Avertissement sévère de l’ONU : les émissions de méthane augmenteront d’ici 2030 malgré les engagements mondiaux

Le monde fait face à un défi critique dans la lutte contre le changement climatique : d’ici 2030, les émissions de gaz méthane vont augmenter de 5% par rapport aux niveaux de 2020.

C’est ce qu’a alerté ce lundi le Programme des Nations Unies pour l’Environnement (PNUE).

Malgré les engagements internationaux, le PNUE projette que l’on atteindra 369 millions de tonnes annuelles de gaz méthane d’ici 2030 si les tendances actuelles se maintiennent.

Le nouveau rapport annuel a été lancé dans le cadre du sommet climatique COP30 qui se tient actuellement à Belém, au Brésil.
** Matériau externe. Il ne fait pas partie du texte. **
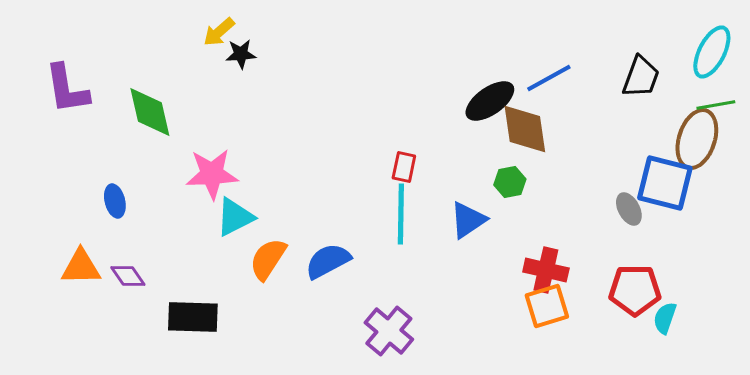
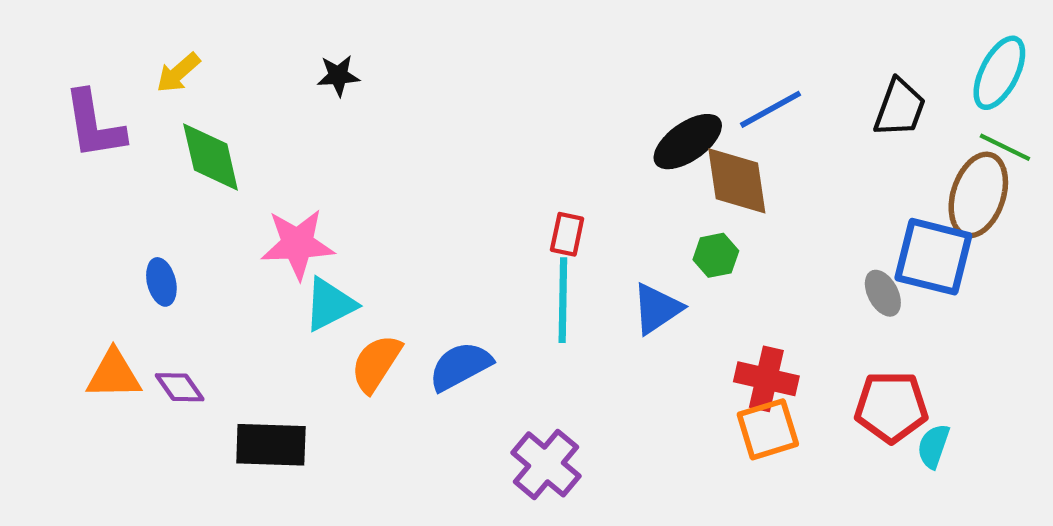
yellow arrow: (219, 32) -> (178, 73), moved
green line: (716, 105) -> (1005, 147), turned 36

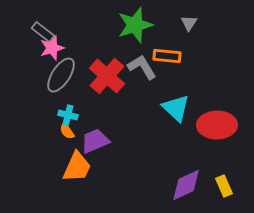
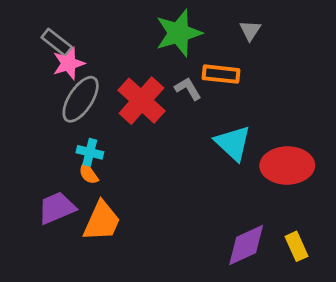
gray L-shape: (142, 67) -> (188, 89), size x0.7
purple trapezoid: (95, 141) -> (57, 208), moved

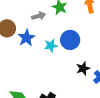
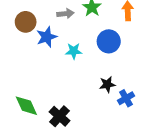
blue circle: (70, 40) -> (109, 41), moved

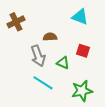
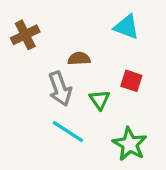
green triangle: (63, 63) -> (100, 100), turned 32
green star: (82, 91) -> (130, 144), turned -30

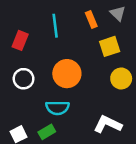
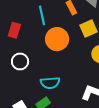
orange circle: (67, 74) -> (57, 39), moved

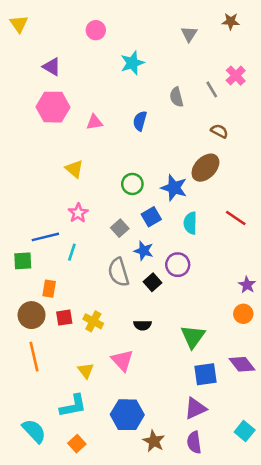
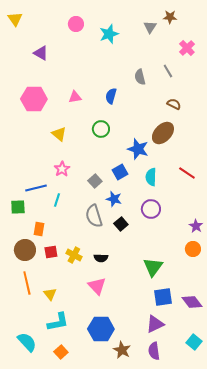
brown star: (231, 21) -> (170, 17), moved
cyan star: (132, 63) -> (109, 34), moved
pink cross: (236, 76) -> (187, 48), moved
pink hexagon: (53, 107) -> (34, 99), moved
green circle: (132, 184) -> (101, 129), moved
purple circle: (178, 265) -> (151, 209), moved
black semicircle: (142, 325) -> (101, 258), moved
purple diamond: (242, 364) -> (192, 302), moved
yellow triangle: (86, 371) -> (50, 294), moved

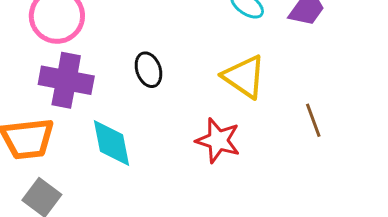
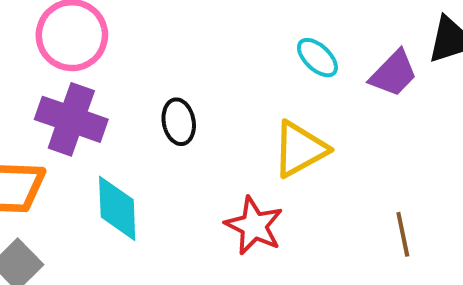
yellow triangle: (244, 77) -> (300, 149), turned 48
brown line: (313, 120) -> (403, 234), moved

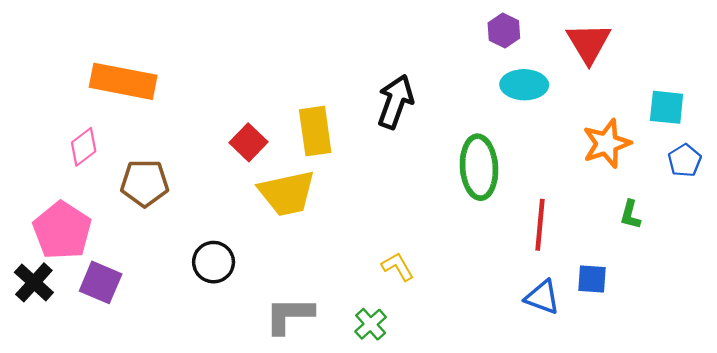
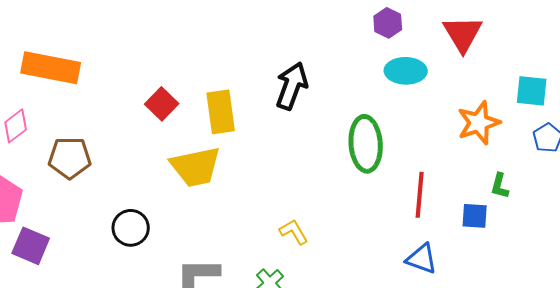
red square: (249, 142) -> (162, 104), moved
blue square: (592, 279) -> (475, 216), moved

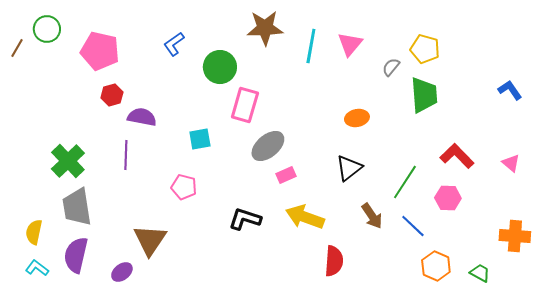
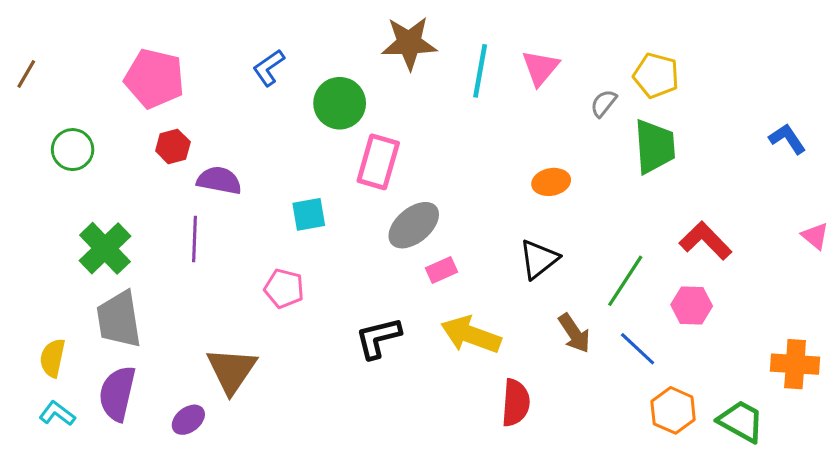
green circle: (47, 29) -> (73, 150), moved
pink triangle: (511, 163) -> (815, 236), moved
black L-shape: (245, 219) -> (378, 338), turned -32
green trapezoid: (480, 273) -> (741, 421), size x1.5

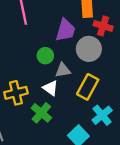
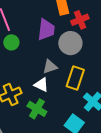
red cross: (103, 26) -> (80, 20), turned -30
green circle: (45, 56) -> (11, 42), moved

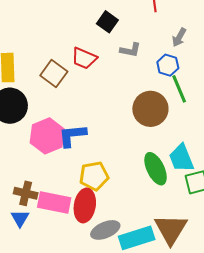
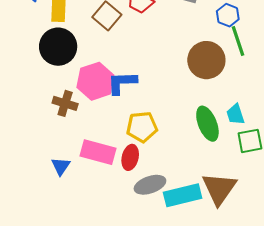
cyan trapezoid: (181, 158) -> (235, 114), size x0.7
brown cross: (26, 193) -> (65, 103), moved
red ellipse: (85, 205) -> (130, 157), size x0.7

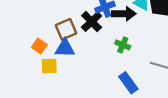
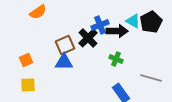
orange square: (39, 46) -> (26, 60), moved, turned 32
yellow square: (49, 66) -> (28, 85), moved

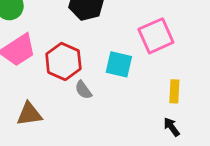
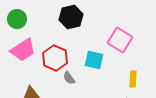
pink square: (156, 36) -> (120, 40), turned -35

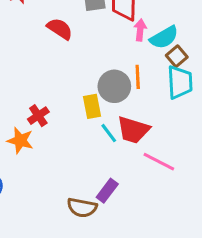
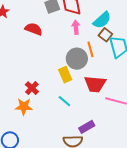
pink arrow: (140, 30) -> (76, 27), moved
brown square: (177, 56) -> (105, 35), moved
cyan line: (109, 133) -> (64, 101), moved
purple rectangle: (107, 191) -> (87, 127), turned 35

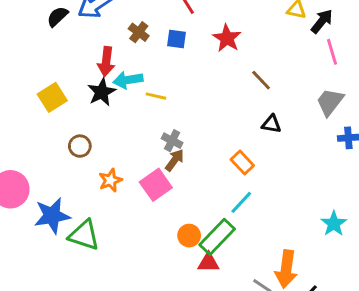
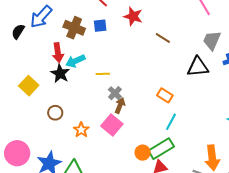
brown cross: (139, 32) -> (74, 28), size x1.5
yellow line: (156, 96) -> (103, 74), moved
black triangle: (271, 124) -> (198, 67), moved, size x1.6
gray cross: (172, 141) -> (115, 93), turned 32
green rectangle: (217, 237) -> (161, 149), turned 30

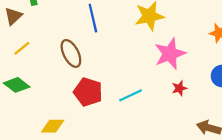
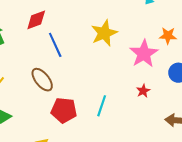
pink star: (170, 54) -> (144, 54), moved
cyan line: (130, 95) -> (102, 106), turned -35

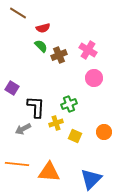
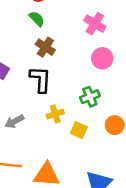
brown cross: (59, 55) -> (45, 47), moved, turned -35
green cross: (69, 104) -> (90, 97), moved
black L-shape: (36, 107) -> (40, 79), moved

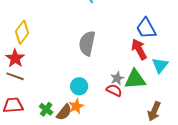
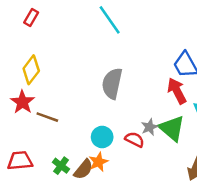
brown line: (15, 76) -> (47, 117), moved
green triangle: (135, 79) -> (172, 128), turned 45
red semicircle: (114, 90) -> (135, 139), moved

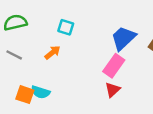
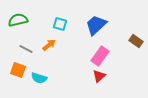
blue trapezoid: (123, 38) -> (96, 25), moved
gray line: (14, 55) -> (26, 49), moved
orange square: (25, 95) -> (18, 70), moved

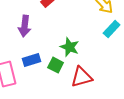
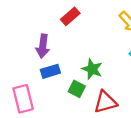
blue rectangle: (32, 60) -> (50, 71), moved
L’impact sur la santé et l’économie du gaz méthane

Les conséquences de l’augmentation projetée sont alarmantes, car le gaz méthane est hautement polluant.

D’ici 2030, il pourrait y avoir près de 24 000 décès prématurés supplémentaires et un impact économique de 43 milliards de dollars annuels, selon le PNUE.

emisiones de metano

De plus, cette augmentation provoquerait une hausse des températures de 0,025 degrés Celsius d’ici 2050.

Bien que le gaz méthane reste moins longtemps dans l’atmosphère que le dioxyde de carbone, il a un effet 80 fois supérieur sur le réchauffement climatique.

Depuis la révolution industrielle, le gaz méthane a été responsable de 30% de l’augmentation des températures.

Par conséquent, son contrôle est aujourd’hui une priorité urgente pour freiner la crise climatique.

Malgré la crise, il y a aussi des progrès

Bien que le PNUE voie difficile la réduction du gaz méthane dans les prochaines années, le rapport reconnaît certains progrès.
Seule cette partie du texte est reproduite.